BRIEF: Write down every entry once more, exactly as it reads.

STUDY MATERIAL:
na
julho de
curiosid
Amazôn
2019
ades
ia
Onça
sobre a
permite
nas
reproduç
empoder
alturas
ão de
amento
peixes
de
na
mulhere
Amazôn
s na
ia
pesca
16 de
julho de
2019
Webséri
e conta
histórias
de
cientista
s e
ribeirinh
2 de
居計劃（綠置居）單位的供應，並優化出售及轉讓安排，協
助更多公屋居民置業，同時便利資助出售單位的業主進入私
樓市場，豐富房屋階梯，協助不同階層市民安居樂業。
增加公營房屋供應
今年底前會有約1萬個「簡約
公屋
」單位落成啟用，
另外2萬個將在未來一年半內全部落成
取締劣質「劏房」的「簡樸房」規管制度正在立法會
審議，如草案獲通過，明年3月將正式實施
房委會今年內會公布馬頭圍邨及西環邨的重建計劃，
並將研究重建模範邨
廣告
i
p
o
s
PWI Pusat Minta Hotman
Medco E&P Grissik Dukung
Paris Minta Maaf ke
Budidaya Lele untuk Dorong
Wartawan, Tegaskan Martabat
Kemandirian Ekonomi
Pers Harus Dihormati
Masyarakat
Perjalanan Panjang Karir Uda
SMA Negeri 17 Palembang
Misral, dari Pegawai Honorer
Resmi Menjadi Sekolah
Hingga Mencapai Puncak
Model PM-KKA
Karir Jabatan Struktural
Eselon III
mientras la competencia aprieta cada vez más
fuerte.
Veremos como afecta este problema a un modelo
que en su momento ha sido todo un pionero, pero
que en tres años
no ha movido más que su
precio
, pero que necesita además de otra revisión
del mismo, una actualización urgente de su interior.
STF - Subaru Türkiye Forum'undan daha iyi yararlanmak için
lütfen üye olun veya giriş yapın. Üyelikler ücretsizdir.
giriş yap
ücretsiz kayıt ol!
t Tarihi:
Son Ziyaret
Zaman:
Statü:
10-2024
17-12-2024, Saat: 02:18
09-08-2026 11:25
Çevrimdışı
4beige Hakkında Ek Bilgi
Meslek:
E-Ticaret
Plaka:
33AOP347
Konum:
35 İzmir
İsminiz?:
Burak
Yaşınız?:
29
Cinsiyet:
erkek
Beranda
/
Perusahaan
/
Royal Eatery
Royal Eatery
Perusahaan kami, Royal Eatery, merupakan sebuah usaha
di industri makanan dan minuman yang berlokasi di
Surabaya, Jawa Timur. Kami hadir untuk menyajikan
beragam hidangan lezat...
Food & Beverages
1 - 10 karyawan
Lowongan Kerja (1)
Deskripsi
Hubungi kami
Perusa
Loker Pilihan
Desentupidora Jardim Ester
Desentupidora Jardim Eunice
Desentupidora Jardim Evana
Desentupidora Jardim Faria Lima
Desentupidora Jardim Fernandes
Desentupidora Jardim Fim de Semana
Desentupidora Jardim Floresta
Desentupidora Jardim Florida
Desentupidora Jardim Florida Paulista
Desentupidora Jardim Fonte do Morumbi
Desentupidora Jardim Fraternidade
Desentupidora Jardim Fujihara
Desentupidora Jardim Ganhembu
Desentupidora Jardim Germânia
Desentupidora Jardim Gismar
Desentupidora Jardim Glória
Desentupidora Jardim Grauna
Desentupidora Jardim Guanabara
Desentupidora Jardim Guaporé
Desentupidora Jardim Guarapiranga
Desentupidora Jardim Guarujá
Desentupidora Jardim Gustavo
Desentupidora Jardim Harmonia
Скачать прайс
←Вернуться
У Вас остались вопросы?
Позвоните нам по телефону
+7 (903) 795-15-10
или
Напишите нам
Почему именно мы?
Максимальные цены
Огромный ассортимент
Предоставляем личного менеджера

RESULT:
na
julho de
curiosid
Amazôn
2019
ades
ia
Onça
sobre a
permite
nas
reproduç
empoder
alturas
ão de
amento
peixes
de
na
mulhere
Amazôn
s na
ia
pesca
16 de
julho de
2019
Webséri
e conta
histórias
de
cientista
s e
ribeirinh
2 de
居計劃（綠置居）單位的供應，並優化出售及轉讓安排，協
助更多公屋居民置業，同時便利資助出售單位的業主進入私
樓市場，豐富房屋階梯，協助不同階層市民安居樂業。
增加公營房屋供應
今年底前會有約1萬個「簡約
公屋
」單位落成啟用，
另外2萬個將在未來一年半內全部落成
取締劣質「劏房」的「簡樸房」規管制度正在立法會
審議，如草案獲通過，明年3月將正式實施
房委會今年內會公布馬頭圍邨及西環邨的重建計劃，
並將研究重建模範邨
廣告
i
p
o
s
PWI Pusat Minta Hotman
Medco E&P Grissik Dukung
Paris Minta Maaf ke
Budidaya Lele untuk Dorong
Wartawan, Tegaskan Martabat
Kemandirian Ekonomi
Pers Harus Dihormati
Masyarakat
Perjalanan Panjang Karir Uda
SMA Negeri 17 Palembang
Misral, dari Pegawai Honorer
Resmi Menjadi Sekolah
Hingga Mencapai Puncak
Model PM-KKA
Karir Jabatan Struktural
Eselon III
mientras la competencia aprieta cada vez más
fuerte.
Veremos como afecta este problema a un modelo
que en su momento ha sido todo un pionero, pero
que en tres años
no ha movido más que su
precio
, pero que necesita además de otra revisión
del mismo, una actualización urgente de su interior.
STF - Subaru Türkiye Forum'undan daha iyi yararlanmak için
lütfen üye olun veya giriş yapın. Üyelikler ücretsizdir.
giriş yap
ücretsiz kayıt ol!
t Tarihi:
Son Ziyaret
Zaman:
Statü:
10-2024
17-12-2024, Saat: 02:18
09-08-2026 11:25
Çevrimdışı
4beige Hakkında Ek Bilgi
Meslek:
E-Ticaret
Plaka:
33AOP347
Konum:
35 İzmir
İsminiz?:
Burak
Yaşınız?:
29
Cinsiyet:
erkek
Beranda
/
Perusahaan
/
Royal Eatery
Royal Eatery
Perusahaan kami, Royal Eatery, merupakan sebuah usaha
di industri makanan dan minuman yang berlokasi di
Surabaya, Jawa Timur. Kami hadir untuk menyajikan
beragam hidangan lezat...
Food & Beverages
1 - 10 karyawan
Lowongan Kerja (1)
Deskripsi
Hubungi kami
Perusa
Loker Pilihan
Desentupidora Jardim Ester
Desentupidora Jardim Eunice
Desentupidora Jardim Evana
Desentupidora Jardim Faria Lima
Desentupidora Jardim Fernandes
Desentupidora Jardim Fim de Semana
Desentupidora Jardim Floresta
Desentupidora Jardim Florida
Desentupidora Jardim Florida Paulista
Desentupidora Jardim Fonte do Morumbi
Desentupidora Jardim Fraternidade
Desentupidora Jardim Fujihara
Desentupidora Jardim Ganhembu
Desentupidora Jardim Germânia
Desentupidora Jardim Gismar
Desentupidora Jardim Glória
Desentupidora Jardim Grauna
Desentupidora Jardim Guanabara
Desentupidora Jardim Guaporé
Desentupidora Jardim Guarapiranga
Desentupidora Jardim Guarujá
Desentupidora Jardim Gustavo
Desentupidora Jardim Harmonia
Скачать прайс
←Вернуться
У Вас остались вопросы?
Позвоните нам по телефону
+7 (903) 795-15-10
или
Напишите нам
Почему именно мы?
Максимальные цены
Огромный ассортимент
Предоставляем личного менеджера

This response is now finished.